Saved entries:
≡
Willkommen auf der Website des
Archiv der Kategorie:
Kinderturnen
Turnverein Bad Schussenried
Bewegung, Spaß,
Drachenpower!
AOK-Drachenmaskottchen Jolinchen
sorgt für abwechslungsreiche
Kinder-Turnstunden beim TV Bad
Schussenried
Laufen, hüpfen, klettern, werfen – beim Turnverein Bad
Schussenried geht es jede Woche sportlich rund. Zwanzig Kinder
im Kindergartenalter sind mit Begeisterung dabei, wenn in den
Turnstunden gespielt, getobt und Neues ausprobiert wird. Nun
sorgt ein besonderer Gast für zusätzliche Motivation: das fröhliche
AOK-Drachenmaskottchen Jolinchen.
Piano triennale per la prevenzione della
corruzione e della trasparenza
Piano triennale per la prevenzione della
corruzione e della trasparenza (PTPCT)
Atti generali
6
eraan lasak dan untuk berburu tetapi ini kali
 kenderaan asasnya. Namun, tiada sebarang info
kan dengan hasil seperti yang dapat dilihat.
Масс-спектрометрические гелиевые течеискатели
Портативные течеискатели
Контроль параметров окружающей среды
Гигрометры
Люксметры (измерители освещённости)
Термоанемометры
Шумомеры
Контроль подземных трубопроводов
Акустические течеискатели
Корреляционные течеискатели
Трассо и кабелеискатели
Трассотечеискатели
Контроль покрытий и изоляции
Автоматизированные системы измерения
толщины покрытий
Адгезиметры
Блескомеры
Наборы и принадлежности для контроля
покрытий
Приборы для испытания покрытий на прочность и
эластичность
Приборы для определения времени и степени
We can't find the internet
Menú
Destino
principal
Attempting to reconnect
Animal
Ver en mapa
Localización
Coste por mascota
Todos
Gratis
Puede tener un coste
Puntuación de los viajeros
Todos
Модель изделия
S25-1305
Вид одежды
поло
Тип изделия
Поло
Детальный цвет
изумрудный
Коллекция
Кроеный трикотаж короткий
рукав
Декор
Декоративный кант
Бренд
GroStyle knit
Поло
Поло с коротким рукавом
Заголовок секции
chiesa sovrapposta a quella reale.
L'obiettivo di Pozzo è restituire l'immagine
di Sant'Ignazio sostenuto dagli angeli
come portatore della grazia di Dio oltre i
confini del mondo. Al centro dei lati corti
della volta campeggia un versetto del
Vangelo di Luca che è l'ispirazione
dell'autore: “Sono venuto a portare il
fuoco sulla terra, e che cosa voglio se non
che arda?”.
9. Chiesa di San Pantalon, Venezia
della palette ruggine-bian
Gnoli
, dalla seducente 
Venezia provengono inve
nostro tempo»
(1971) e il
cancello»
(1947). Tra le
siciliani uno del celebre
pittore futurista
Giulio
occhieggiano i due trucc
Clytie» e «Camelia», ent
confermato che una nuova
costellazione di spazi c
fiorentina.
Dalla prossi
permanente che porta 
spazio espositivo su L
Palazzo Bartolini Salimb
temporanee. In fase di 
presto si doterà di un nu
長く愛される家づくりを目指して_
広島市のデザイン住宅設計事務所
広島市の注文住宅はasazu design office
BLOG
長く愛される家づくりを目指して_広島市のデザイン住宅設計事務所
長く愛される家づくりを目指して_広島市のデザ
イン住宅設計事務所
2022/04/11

The problem: Repeat exactly the lines above from the one with "We can't find the internet" up to and including the one with "9. Chiesa di San Pantalon, Venezia". No other line belongs in the reply.

Written answer:
We can't find the internet
Menú
Destino
principal
Attempting to reconnect
Animal
Ver en mapa
Localización
Coste por mascota
Todos
Gratis
Puede tener un coste
Puntuación de los viajeros
Todos
Модель изделия
S25-1305
Вид одежды
поло
Тип изделия
Поло
Детальный цвет
изумрудный
Коллекция
Кроеный трикотаж короткий
рукав
Декор
Декоративный кант
Бренд
GroStyle knit
Поло
Поло с коротким рукавом
Заголовок секции
chiesa sovrapposta a quella reale.
L'obiettivo di Pozzo è restituire l'immagine
di Sant'Ignazio sostenuto dagli angeli
come portatore della grazia di Dio oltre i
confini del mondo. Al centro dei lati corti
della volta campeggia un versetto del
Vangelo di Luca che è l'ispirazione
dell'autore: “Sono venuto a portare il
fuoco sulla terra, e che cosa voglio se non
che arda?”.
9. Chiesa di San Pantalon, Venezia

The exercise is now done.